Much like Ireland in the 1980s, Ukraine is discovering a whole new host of realities that have to be confronted. As the AIDS epidemic spreads, people are learning that it's not just "dirty people" - sex workers, drug users, men who have sex with men - that get AIDS. The population at large is having to ask if it makes sense to supply needles to injecting drug-users when elderly diabetics have to pay for theirs. And aid agencies are struggling to find non-pejorative ways of saying "AIDS victim" or "contaminated", and seeing how more neutral terms sound in Ukrainian.
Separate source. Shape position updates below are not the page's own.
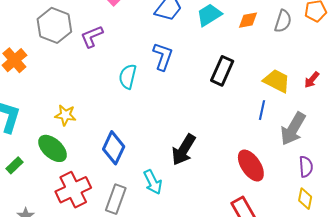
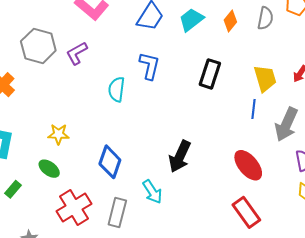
orange diamond: (248, 20) -> (230, 21), turned -35
yellow trapezoid: (277, 81) -> (265, 78), turned 52
green ellipse: (53, 148) -> (49, 169), size x0.7

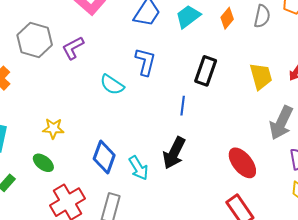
cyan semicircle: (116, 89) -> (112, 85), turned -65
blue line: (254, 109) -> (183, 106), moved
cyan arrow: (152, 192) -> (139, 168), moved

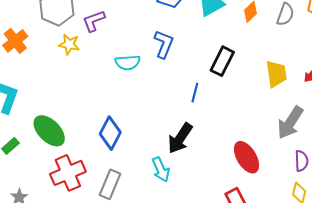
cyan semicircle: (112, 85) -> (128, 63), turned -45
yellow star: (53, 128) -> (69, 44), moved
green ellipse: (43, 163) -> (49, 131), size x1.6
cyan arrow: (139, 168) -> (161, 169), moved

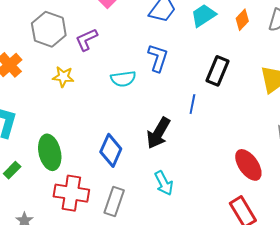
yellow star: (69, 44) -> (63, 77), moved
green ellipse: (49, 131) -> (50, 152), turned 36
black arrow: (180, 138) -> (158, 133), moved
red cross: (68, 173) -> (71, 193), turned 36

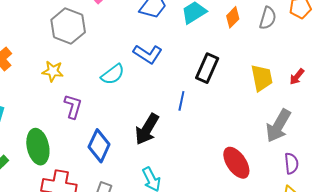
gray hexagon: (49, 29) -> (68, 26), moved
purple L-shape: (86, 40) -> (73, 106), moved, turned 130
blue L-shape: (158, 58) -> (148, 54), turned 104
cyan semicircle: (123, 79) -> (113, 74), turned -30

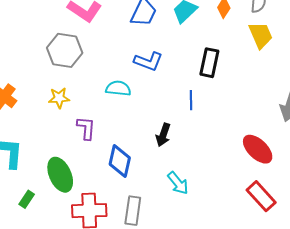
cyan semicircle: (113, 74) -> (118, 88), turned -125
yellow trapezoid: (262, 78) -> (261, 35), moved
black arrow: (147, 129) -> (163, 135), size x0.7

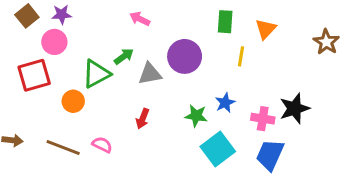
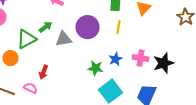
yellow line: (241, 56) -> (118, 27), moved
red arrow: (143, 119) -> (44, 72), moved
pink cross: (263, 119) -> (140, 58), moved

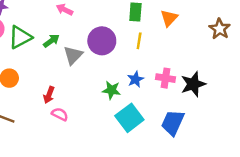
green triangle: (26, 39) -> (20, 37), moved
gray triangle: (64, 39) -> (73, 55), turned -36
pink semicircle: (30, 88) -> (60, 114), moved

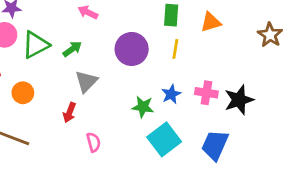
orange triangle: (169, 18) -> (211, 22), turned 30
gray triangle: (73, 55) -> (86, 81), moved
pink semicircle: (60, 114) -> (93, 142), moved, turned 49

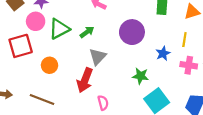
yellow line: (175, 49) -> (184, 40), moved
blue star: (171, 94) -> (163, 53), moved
red arrow: (69, 113) -> (85, 80), size x1.6

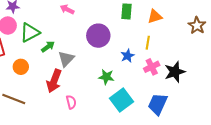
green arrow: (87, 32) -> (48, 47), moved
pink cross: (189, 65) -> (152, 67), turned -35

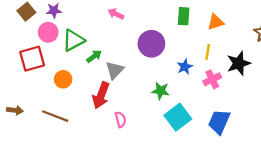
black star: (175, 72) -> (239, 63), moved

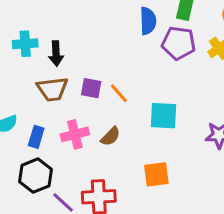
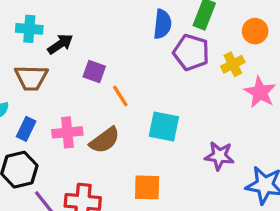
black arrow: (56, 54) -> (60, 44), turned -130
purple square: (91, 88) -> (94, 71), moved
brown trapezoid: (52, 89) -> (31, 78), moved
brown semicircle: (111, 136) -> (105, 140), size x1.4

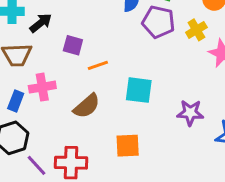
orange line: (120, 96) -> (98, 65), turned -72
pink cross: (67, 132) -> (42, 87), moved

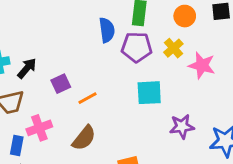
purple square: (73, 45) -> (61, 84), turned -30
cyan square: (139, 90) -> (149, 93), moved

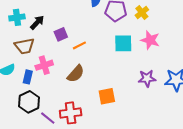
pink star: (202, 65) -> (150, 40), moved
purple star: (182, 126) -> (147, 78), moved

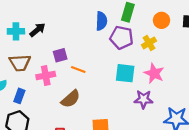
black arrow: (37, 22) -> (37, 30), moved
orange line: (79, 45) -> (78, 70), turned 40
pink cross: (44, 65) -> (46, 76), moved
purple star: (147, 78) -> (143, 99), moved

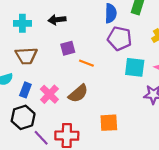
black arrow: (37, 30) -> (57, 20), moved, turned -147
purple pentagon: (122, 38) -> (120, 38), moved
pink cross: (46, 76) -> (49, 94), moved, turned -36

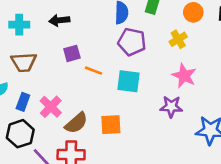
cyan square: (135, 67) -> (129, 81), moved
brown semicircle: (78, 93) -> (76, 123), moved
orange square: (109, 123) -> (111, 125), moved

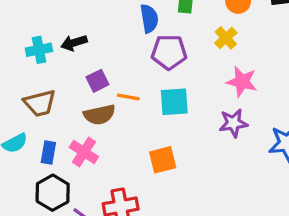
cyan cross: (19, 25) -> (39, 50), moved
brown semicircle: (76, 123) -> (99, 115), moved, turned 40

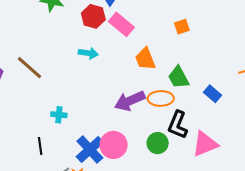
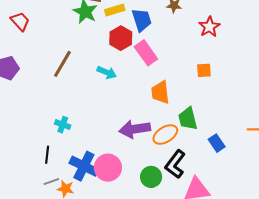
brown line: (30, 68) -> (62, 64), moved, turned 64
orange ellipse: (161, 98) -> (165, 135), turned -45
black line: (40, 146) -> (47, 155), moved
blue cross: (90, 150) -> (84, 166), turned -36

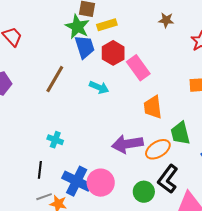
blue trapezoid: (142, 20) -> (85, 47), moved

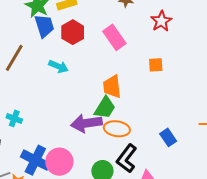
pink rectangle: (138, 68) -> (114, 37), moved
green trapezoid: (180, 133) -> (105, 108), moved, turned -135
orange ellipse: (158, 149) -> (117, 129), turned 40

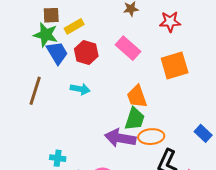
red star: (161, 21) -> (170, 22), turned -30
orange square: (156, 65) -> (175, 65), size x1.8
cyan cross: (14, 118) -> (58, 158), moved
purple arrow: (86, 123) -> (120, 138), turned 32

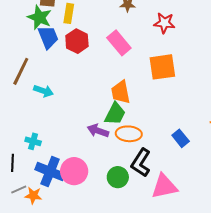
yellow rectangle: (74, 26) -> (69, 13), turned -60
cyan arrow: (80, 89) -> (43, 91), moved
purple arrow: (120, 138) -> (98, 131), size x0.7

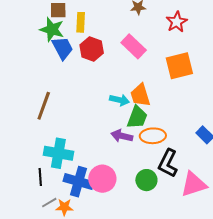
red star: (164, 23) -> (177, 22), turned -30
brown line: (21, 71) -> (44, 106), moved
cyan arrow: (43, 91) -> (120, 100), moved
cyan cross: (33, 141) -> (58, 153), size x1.8

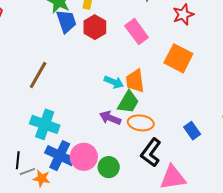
orange square: (179, 66) -> (178, 58), turned 32
black line: (40, 177) -> (18, 160), moved
green circle: (146, 180) -> (109, 167), moved

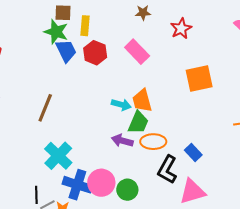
orange square: (178, 58) -> (199, 79), moved, turned -32
cyan cross: (45, 124) -> (58, 156), turned 32
blue rectangle: (192, 131) -> (193, 153), moved

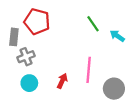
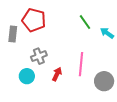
gray cross: (26, 57) -> (39, 56), moved

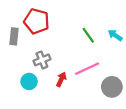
green line: (85, 22) -> (88, 35), moved
pink line: (81, 64) -> (87, 69), turned 60

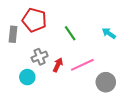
green line: (88, 35) -> (70, 33), moved
red arrow: (61, 79) -> (58, 65), moved

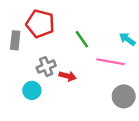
red arrow: (58, 65) -> (68, 76), turned 80
pink line: (82, 65) -> (111, 62), moved, turned 35

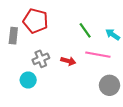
green line: (82, 39) -> (85, 30), moved
red arrow: (68, 76) -> (68, 61), moved

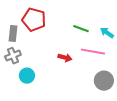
green line: (85, 30) -> (81, 29), turned -35
gray cross: (41, 59) -> (13, 56), moved

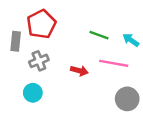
red pentagon: (34, 20) -> (41, 24), turned 30
gray cross: (13, 56) -> (39, 61), moved

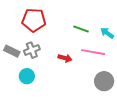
red pentagon: (41, 24) -> (34, 20), turned 30
gray rectangle: (16, 41) -> (12, 51), moved, turned -70

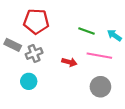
gray rectangle: (12, 51) -> (13, 45), moved
gray circle: (104, 81) -> (100, 87), moved

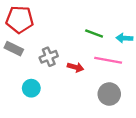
red pentagon: (36, 21) -> (20, 20), moved
cyan arrow: (114, 35) -> (124, 38), turned -32
gray cross: (34, 54) -> (49, 57), moved

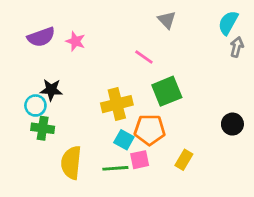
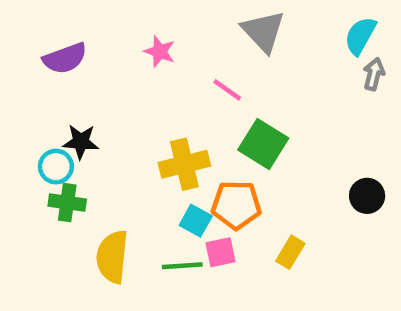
gray triangle: (167, 20) -> (263, 31), size x1.5
pink star: (75, 41) -> (160, 52), moved
green square: (167, 91) -> (263, 144), turned -36

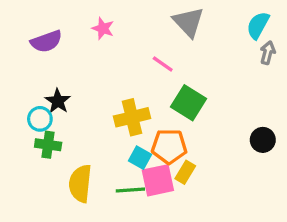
pink star: (160, 52) -> (103, 28), moved
black star: (81, 142) -> (58, 101), turned 30
pink square: (220, 252) -> (158, 180), size x1.5
yellow rectangle: (290, 252) -> (185, 172), moved

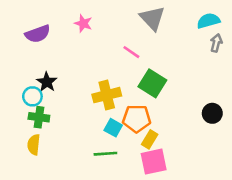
cyan semicircle: (258, 25) -> (208, 21), turned 45
pink square: (158, 180) -> (154, 162), moved
yellow semicircle: (80, 183) -> (34, 145), moved, size x0.7

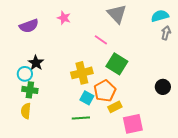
orange pentagon: (137, 119) -> (105, 91), turned -30
yellow rectangle: (150, 139) -> (115, 107), turned 32
pink square: (154, 162) -> (133, 124), moved

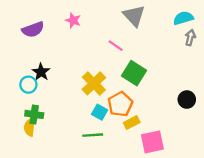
yellow cross: (82, 73) -> (94, 83), turned -30
green cross: (30, 90) -> (34, 114), moved

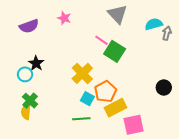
cyan semicircle: (183, 18) -> (154, 24), moved
green square: (134, 73) -> (115, 51), moved
green cross: (34, 114) -> (30, 101), turned 35
yellow rectangle: (132, 122) -> (116, 108), size x1.5

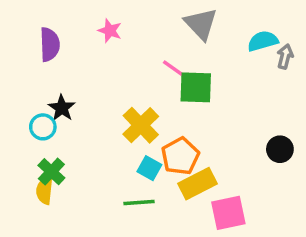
purple semicircle: (29, 26) -> (50, 44), turned -72
green square: (115, 51) -> (196, 87), turned -30

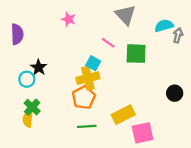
purple semicircle: (50, 44) -> (17, 34), moved
green square: (196, 87) -> (136, 54), moved
yellow cross: (141, 125) -> (88, 78), turned 30
orange pentagon: (180, 156) -> (84, 97), moved
cyan square: (149, 168) -> (93, 63), moved

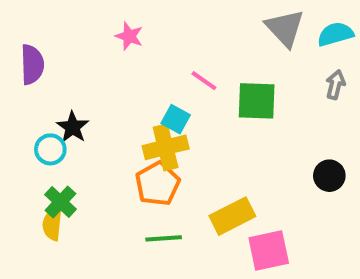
gray triangle: (125, 15) -> (285, 28), moved
cyan semicircle: (164, 26) -> (335, 34), moved
gray arrow: (178, 35) -> (335, 85), moved

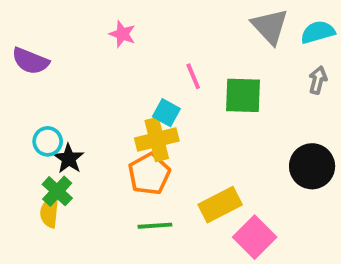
purple semicircle: (32, 64) -> (30, 61), turned 114
pink line: (204, 81) -> (193, 76), turned 32
black star: (73, 127) -> (69, 159), moved
black circle: (329, 176) -> (312, 166), size x1.5
pink square: (269, 250) -> (255, 237), turned -33

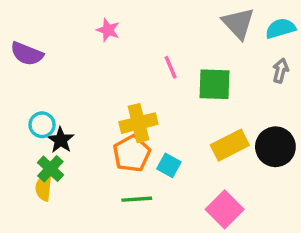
cyan square: (166, 113) -> (169, 165), moved
yellow rectangle: (220, 205) -> (230, 145), moved

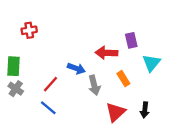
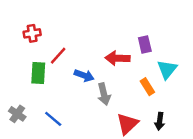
green rectangle: (13, 66) -> (38, 73), moved
orange rectangle: (123, 79) -> (147, 87), moved
red line: (50, 84) -> (58, 56), moved
gray cross: (16, 89) -> (17, 114), moved

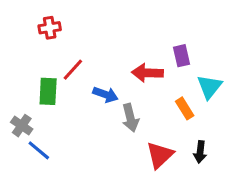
red cross: (32, 33) -> (50, 28), moved
gray cross: (17, 114) -> (22, 126), moved
blue line: (53, 119) -> (39, 150), moved

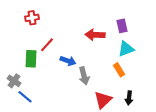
purple rectangle: (182, 56) -> (122, 26), moved
red arrow: (147, 73) -> (95, 35), moved
cyan triangle: (209, 87) -> (126, 49), moved, turned 30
On World AIDS Day next Wednesday - whether or not political street protests continue - I will walk from Kiev's main treatment centre to the Red Ribbon monument nearby. I'll be part of a group of few hundred Ukrainian Red Cross volunteers and HIV-positive people who will gather for a candlelit vigil, accompanied by a band of drummers. We'll stop at the monument and observe a minute's silence for all those who have died from AIDS-related illnesses, and then we'll go to O'Brien's Irish pub and have a few beers.
There's a time to make a noise, a time to stay silent, and a time to celebrate the life we have.
Joe Lowry is an Irish Red Cross delegate working as the head of delegation for the International Federation of Red Cross/Red Crescent Societies (IFRC)for Ukraine, Moldova and Belarus.